Applied Underwriters Inc., the owner of several trademarks for its corporate name and a financial service product it provides titled “EquityComp,” sued Providence Publications LLC for using its marks in a webcast seminar titled “Applied Underwriters’ Equity Comp Program: Like it, Leave it, or Let it be?” and related promotional materials. Plaintiff alleged that defendants’ use of its marks constituted trademark infringement and dilution as well as unfair competition because defendants would be able to attract customers who mistakenly believed that they would attend a webcast seminar sponsored or affiliated with plaintiff.
Defendants moved to dismiss, arguing that their use of the trademarks were protected under the doctrine of nominative fair use. The district court agreed and dismissed the claims. At plaintiff’s request, the court also granted leave to amend the complaint within 30 days. Plaintiffs did not file an amended complaint and did not inform the court of their intent not to do so, which led the court to issue a minute order dismissing the case.
On plaintiff’s appeal, a threshold issue was whether the district court dismissed the complaint pursuant to Rule 12(b)(6) for failure to state a claim or as a sanction under Rule 41(b) for failure to comply with the court’s order. Rule 41(b) allows defendants to move to dismiss an action when the plaintiff fails to prosecute or comply with a court order, and the dismissal order will constitute an adjudication on the merits unless the order provides otherwise. Ninth Circuit precedent in Yourish v. Cal. Amplifier enumerates five factors that should be analyzed when deciding whether a case should be dismissed pursuant to Rule 41(b): “(1) the public’s interest in expeditious resolution of litigation; (2) the court’s need to manage its docket; (3) the risk of prejudice to the defendants; (4) the public policy favoring disposition of cases on their merits; (5) the availability of less drastic alternatives.”

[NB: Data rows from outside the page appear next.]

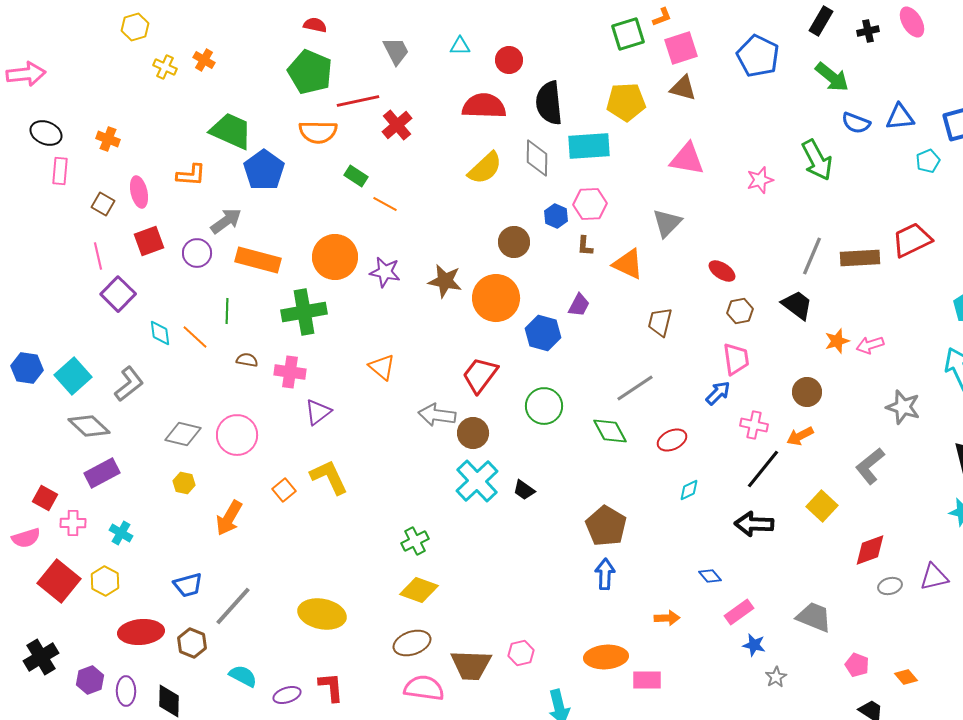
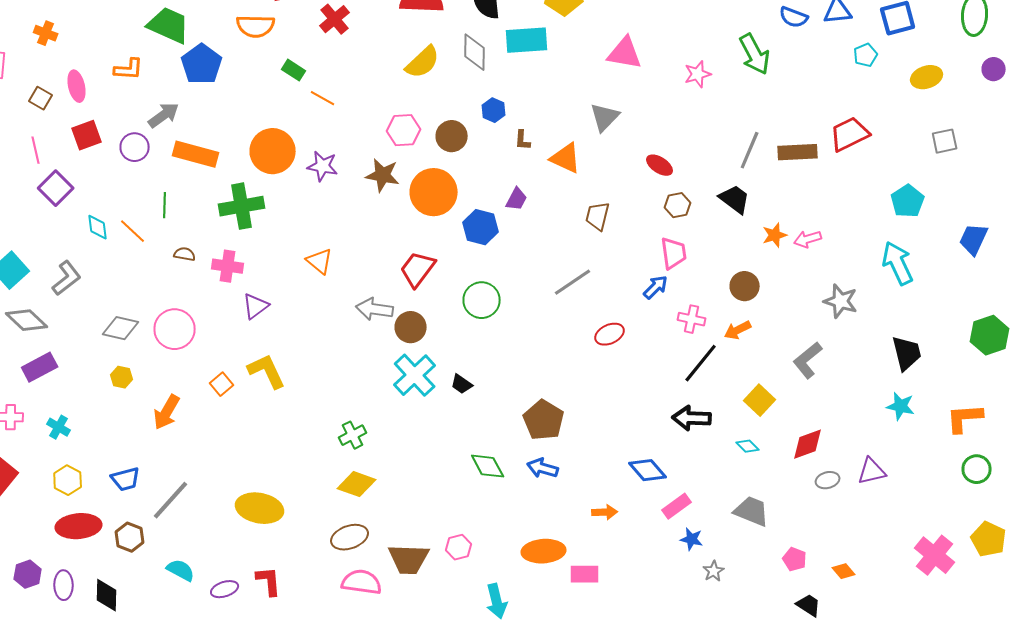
pink hexagon: (590, 204) -> (404, 130), moved
green diamond: (610, 431) -> (488, 466), moved
cyan diamond: (689, 490) -> (748, 446), moved, turned 70
blue arrow: (605, 574) -> (543, 468), turned -76
blue diamond: (710, 576) -> (648, 470), size x1.6
yellow hexagon: (105, 581) -> (68, 480), moved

The Ninth Circuit remanded on this limited issue, and the district court responded with an order clarifying that it had dismissed the complaint under Rule 41(b) and explaining that three of the five Yourish factors strongly favored dismissal. On appeal, the Ninth Circuit concluded that the district court abused its discretion by invoking Rule 41(b) because it did not directly order plaintiff to file an amended complaint and it did not indicate that failure to do so would result in dismissal. Nonetheless, the panel decided not to remand the case a second time, as doing so would not serve the interest of judicial economy and dismissal was the correct legal result even if reached for the wrong reason.

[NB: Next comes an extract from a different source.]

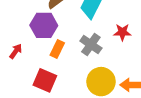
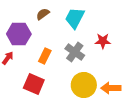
purple hexagon: (44, 25) -> (19, 34), moved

The Ninth Circuit then proceeded to analyze the district court’s dismissal pursuant to Rule 12(b)(6). Citing the 1992 precedent New Kids on the Block v. News Am. Publ’g, Inc., the panel found that the defendants’ nominative fair use defense applied to the various causes of action brought against them – trademark infringement and dilution and federal and state unfair competition – because their nominative use of the mark “does not implicate the source-identification function that is the purpose of trademark, it does not constitute unfair competition.” The panel also found that defendants’ commercial use of plaintiff’s marks constituted nominative fair use because defendants use satisfied the requirements enumerated in New Kids on the Block: (1) “the product or service in question must be one not readily identifiable without use of the trademark”; (2) only so much of the mark may be “used as is reasonably necessary to identify the product or service”; and (3) “the user must do nothing that would, in conjunction with the mark, suggest sponsorship or endorsement by the trademark holder.” Plaintiff challenged the district court’s conclusions on all three requirements, and the panel addressed each requirement in turn.
Plaintiff argued that defendants did not meet the first requirement because they could have utilized a generic or descriptive name for the web seminar, even though plaintiff conceded that the seminar specifically addressed its EquityComp product. Defendant was not required to use descriptive alternatives, according to the court, because the use of plaintiff’s marks was necessary to identify the specific product that defendants’ program critiqued.
Plaintiff argued that defendants failed to meet the second nominative fair use requirement because their email promoting their seminar featured several uses of both the Applied Underwriters and EquityComp marks. The panel rejected that argument, explaining that the second factor “does not implicate the number of uses of a mark, but rather the nature of the uses[,]” and finding that defendants’ promotional email did not use a stylized font or design in connection with plaintiff’s marks.
Plaintiff argued that defendants failed to meet the third requirement because their promotional email displayed the ® registration symbol next to plaintiff’s Applied Underwriters and EquityComp marks, thereby allegedly creating consumer confusion as to whether plaintiff had sponsored or endorsed defendants’ seminar. The court rejected that argument, noting that defendants’ promotional email expressly stated that “EquityComp is the registered trademark of Applied Underwriters, Inc.” and found that “it was clear from the text of the email that the seminar was a critique of plaintiff’s program, and it is simply not plausible that it could have been construed as anything else.”